Avec ce grand cabas bleu posé à ses côtés, qui semblait recéler quelques trésors d’infortune, elle avait cet air à la fois emprunté et mystérieux, quelque chose d’imprévu, comme un étrange pressentiment. Sa longue silhouette effilée s’éclipsait dans les perspectives du décor environnant.

Dans la dimension de ses escapades solitaires, elle avait développé cette surprenante capacité à se dissoudre dans le flou et le vaporeux, au point de ne plus paraitre aux regards des passants. A se détacher de son ombre, elle avait cessé d’être visible, tout en s’enfonçant lentement dans le tourment de ses soupirs. Apparaissant et disparaissant dans les plis d’une illusion, plus rien ne laissait paraitre de son éventuelle présence. Fantomatique apparition au jardin des souvenirs.

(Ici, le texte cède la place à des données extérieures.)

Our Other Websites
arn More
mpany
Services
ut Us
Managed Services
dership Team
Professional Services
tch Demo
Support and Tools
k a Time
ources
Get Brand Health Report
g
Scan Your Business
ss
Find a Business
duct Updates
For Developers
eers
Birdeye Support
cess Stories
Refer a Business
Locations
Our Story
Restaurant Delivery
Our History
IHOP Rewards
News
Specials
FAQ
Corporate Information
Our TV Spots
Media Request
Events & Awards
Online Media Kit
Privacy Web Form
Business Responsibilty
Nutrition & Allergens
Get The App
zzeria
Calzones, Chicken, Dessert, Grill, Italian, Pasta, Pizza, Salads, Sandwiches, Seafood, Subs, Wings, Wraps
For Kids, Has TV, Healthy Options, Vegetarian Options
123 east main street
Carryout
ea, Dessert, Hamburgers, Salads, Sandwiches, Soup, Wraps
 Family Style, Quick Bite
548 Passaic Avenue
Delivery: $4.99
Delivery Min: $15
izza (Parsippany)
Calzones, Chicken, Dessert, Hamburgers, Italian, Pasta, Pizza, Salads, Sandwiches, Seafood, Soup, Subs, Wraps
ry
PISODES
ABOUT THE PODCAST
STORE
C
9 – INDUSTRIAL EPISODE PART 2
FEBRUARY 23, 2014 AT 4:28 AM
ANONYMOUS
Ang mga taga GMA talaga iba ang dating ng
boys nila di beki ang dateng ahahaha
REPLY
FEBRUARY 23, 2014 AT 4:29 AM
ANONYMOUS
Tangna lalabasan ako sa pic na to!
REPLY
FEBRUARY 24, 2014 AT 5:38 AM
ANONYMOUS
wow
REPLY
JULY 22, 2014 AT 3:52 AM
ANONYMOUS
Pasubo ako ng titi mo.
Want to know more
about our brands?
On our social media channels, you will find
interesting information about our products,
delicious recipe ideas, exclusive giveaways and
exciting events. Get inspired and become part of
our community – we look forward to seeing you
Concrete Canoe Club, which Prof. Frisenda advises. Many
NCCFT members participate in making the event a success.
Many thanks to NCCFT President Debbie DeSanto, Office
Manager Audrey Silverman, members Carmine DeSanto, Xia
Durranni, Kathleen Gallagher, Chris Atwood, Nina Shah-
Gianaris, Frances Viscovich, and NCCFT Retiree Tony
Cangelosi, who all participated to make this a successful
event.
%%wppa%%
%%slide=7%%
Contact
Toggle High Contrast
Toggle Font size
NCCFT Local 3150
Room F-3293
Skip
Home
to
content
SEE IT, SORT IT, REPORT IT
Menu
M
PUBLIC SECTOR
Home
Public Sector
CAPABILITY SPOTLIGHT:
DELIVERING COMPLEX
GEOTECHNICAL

A l’affût de ses moindres faits et gestes, il la talonnait dans cette traque sans fin qui le menait parfois jusqu’au bout de nulle part. Tout en prenant soin de détourner le regard, à la dérobade il la dévisageait du coin de l’œil, de crainte qu’elle ne puisse l’apercevoir, ou bien deviner son éventuelle présence. A force d’effacement et d’abnégation, il s’était glissé dans l’ombre de ses absences passagères à l’écart du monde.

Étourdi par la puissance de son magnétisme, tout autant qu’au premier jour, elle le fascinait, elle le captivait, elle l’envoutait. Une force irrésistible le poussait à s’approcher d’elle, encore plus près, presque à l’effleurer, juste au point de la toucher, de s’enivrer de la fragrance de son parfum. Alors il fermait les yeux, comme pour mieux s’imprégner de l’essence rare de ces instants.

Il semblait si près, elle était si loin, hors de portée, hors d’attente, dans un univers inconnu où lui n’avait plus aucune place. Un univers atypique, peuplé de brouillard, de brumes, d’illusions et d’apparences. Soudain la sonnerie de son téléphone le fit sursauter. Au bout du fil, il entendait ses sanglots. Elle restait sans voix, incapable de prononcer le moindre mot. Elle s’était perdue, égarée dans le fil de ses déboires.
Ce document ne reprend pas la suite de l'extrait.